「小説を書いているの」
空き教室で赤司君と緑間君の将棋の対局が終わった後、私はそう切り出した。
「どんな話だい?」
「何度も死んで、また何度も同じ世界に生まれる人の話」
いい加減、誰かに話を聞いてもらいたくなった私は、しかし誰も信じてくれないだろうと考えた。
ならば例え話として相談すれば上手くいくかもしれないと思い立ったのは今朝の事。そうして私が相談相手に選んだのは赤司君と緑間君だった。二人ならば茶化さずに、いいアドバイスをくれそうだったからだ。
「随分と難しい題材だな」
緑間君がそう口にする。私は「あのね」と今まで自分の身に起きた出来事を創作のように話した。二人は真剣に聞いてくれて、それだけでも良かったと思える。
「理不尽な話なのだよ」
曲がった事が嫌いな緑間君は、聞き終えるとそう言って眼鏡を押し上げた。当事者である私も理不尽だし、不条理だと思う。
しかし、私達のまわりはすべてが不条理なのだろうか。それとも意味が入り込む余地があるのだろうか。私達はただ事実を確認しているだけでよいのだろうか。それとも理由を探し求めるべきなのだろうか。出来事はランダムに継起しているのだろうか、それとも世界は一定の規則にしたがって動いているのだろうか。
人間はしばしば物事の自然なありようを嫌い、人によっては一生を捧げてまでそれを変えようとする。とすると、意味を探求することは人間が持って生まれた本能みたいなものなのかもしれない。
「――つまり、その主人公は逃げているんだろう」
ふいに、赤司君がそう口を開いた。
「周りの環境からも、傍らにいる人間からも、自分自身からさえも逃げている。それでは運命なんてものに勝てるわけがない」
赤司君は厳しい言葉を続けた。耳が痛いが、私は平然な振りをして聞き続ける。所詮は空想の話なのだから、といった顔をして赤司君と対峙する。

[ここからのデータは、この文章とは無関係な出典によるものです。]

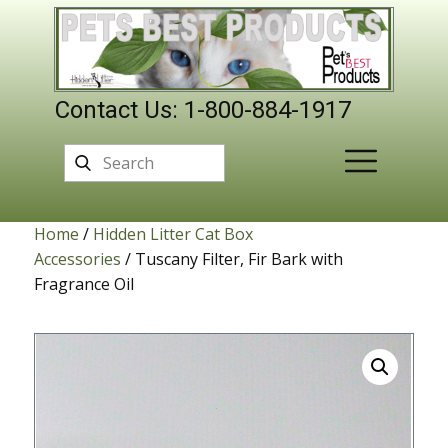
Contact Us: 1-800-884-1917
Home
/
Hidden Litter Cat Box
Accessories
/ Tuscany Filter, Fir Bark with
Fragrance Oil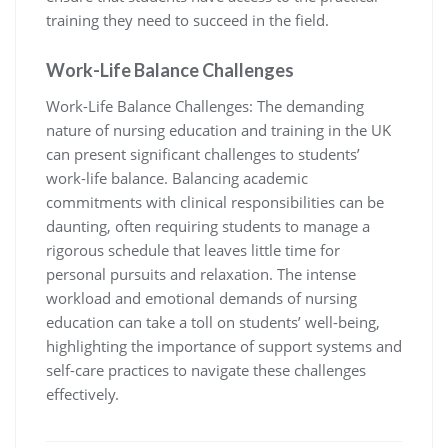
training they need to succeed in the field.
Work-Life Balance Challenges
Work-Life Balance Challenges: The demanding
nature of nursing education and training in the UK
can present significant challenges to students’
work-life balance. Balancing academic
commitments with clinical responsibilities can be
daunting, often requiring students to manage a
rigorous schedule that leaves little time for
personal pursuits and relaxation. The intense
workload and emotional demands of nursing
education can take a toll on students’ well-being,
highlighting the importance of support systems and
self-care practices to navigate these challenges
effectively.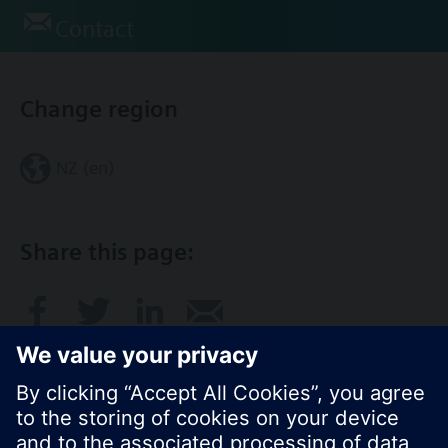
Contact
Change region
NZ (en)
Share this page: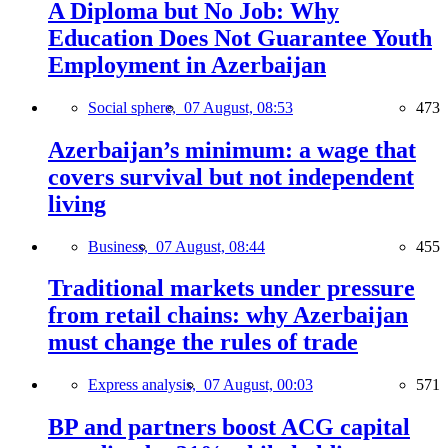
A Diploma but No Job: Why
Education Does Not Guarantee Youth
Employment in Azerbaijan
Social sphere,
07 August, 08:53
473
Azerbaijan’s minimum: a wage that
covers survival but not independent
living
Business,
07 August, 08:44
455
Traditional markets under pressure
from retail chains: why Azerbaijan
must change the rules of trade
Express analysis,
07 August, 00:03
571
BP and partners boost ACG capital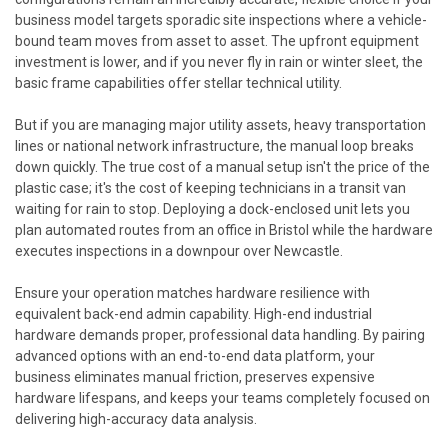
business model targets sporadic site inspections where a vehicle-
bound team moves from asset to asset. The upfront equipment
investment is lower, and if you never fly in rain or winter sleet, the
basic frame capabilities offer stellar technical utility.
But if you are managing major utility assets, heavy transportation
lines or national network infrastructure, the manual loop breaks
down quickly. The true cost of a manual setup isn't the price of the
plastic case; it's the cost of keeping technicians in a transit van
waiting for rain to stop. Deploying a dock-enclosed unit lets you
plan automated routes from an office in Bristol while the hardware
executes inspections in a downpour over Newcastle.
Ensure your operation matches hardware resilience with
equivalent back-end admin capability. High-end industrial
hardware demands proper, professional data handling. By pairing
advanced options with an end-to-end data platform, your
business eliminates manual friction, preserves expensive
hardware lifespans, and keeps your teams completely focused on
delivering high-accuracy data analysis.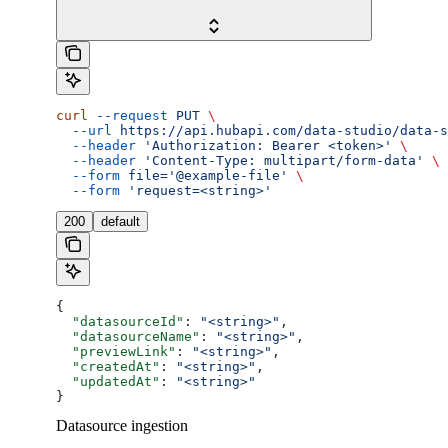
curl
 --request
 PUT
 \
  --url
 https://api.hubapi.com/data-studio/data-s
  --header
 'Authorization: Bearer <token>'
 \
  --header
 'Content-Type: multipart/form-data'
 \
  --form
 file='@example-file'
 \
  --form
 'request=<string>'
200
default
{
  "datasourceId"
: 
"<string>"
,
  "datasourceName"
: 
"<string>"
,
  "previewLink"
: 
"<string>"
,
  "createdAt"
: 
"<string>"
,
  "updatedAt"
: 
"<string>"
}
Datasource ingestion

「最初から主人公には運命を変える意志がないんだよ。口では運命に抗うと言っておきながら『次があるからいい』と問題を次のループに回している。現状のぬるま湯に浸って、動かないんだ」
……そうかもしれないし、そうじゃないかもしれない。曖昧な私は、ただ曖昧に「そうかな」と笑った。
「その主人公が一番恐れている事は死じゃない。二人の幼馴染みに遠ざけられる事だ」
確かにそうだ。死の瞬間はどうにも慣れないが、それでも二人に嫌われるよりは遥かにマシだった。変わる事が、何より怖い。
「……どうしたらいいと思う?」
訊ねると赤司君は薄く笑った。
「それは君の綴る物語なのだから、僕が口を出す事じゃない」
最もだ。眉を下げる私に赤司君は「けれど、そうだね」と続けた。
「主人公は周囲を構築する世界に向き合わないと、決して勝利出来ない」
運命に向き合って、抗う。それが出来たら、私は――。
いいや、そうして逃げようとする自分が私は一番嫌いだ。だから、せめて目を閉じずに前だけを向いていよう。
拳をそっと握る。だから私は、緑間君の不可解な視線に気付かなかった。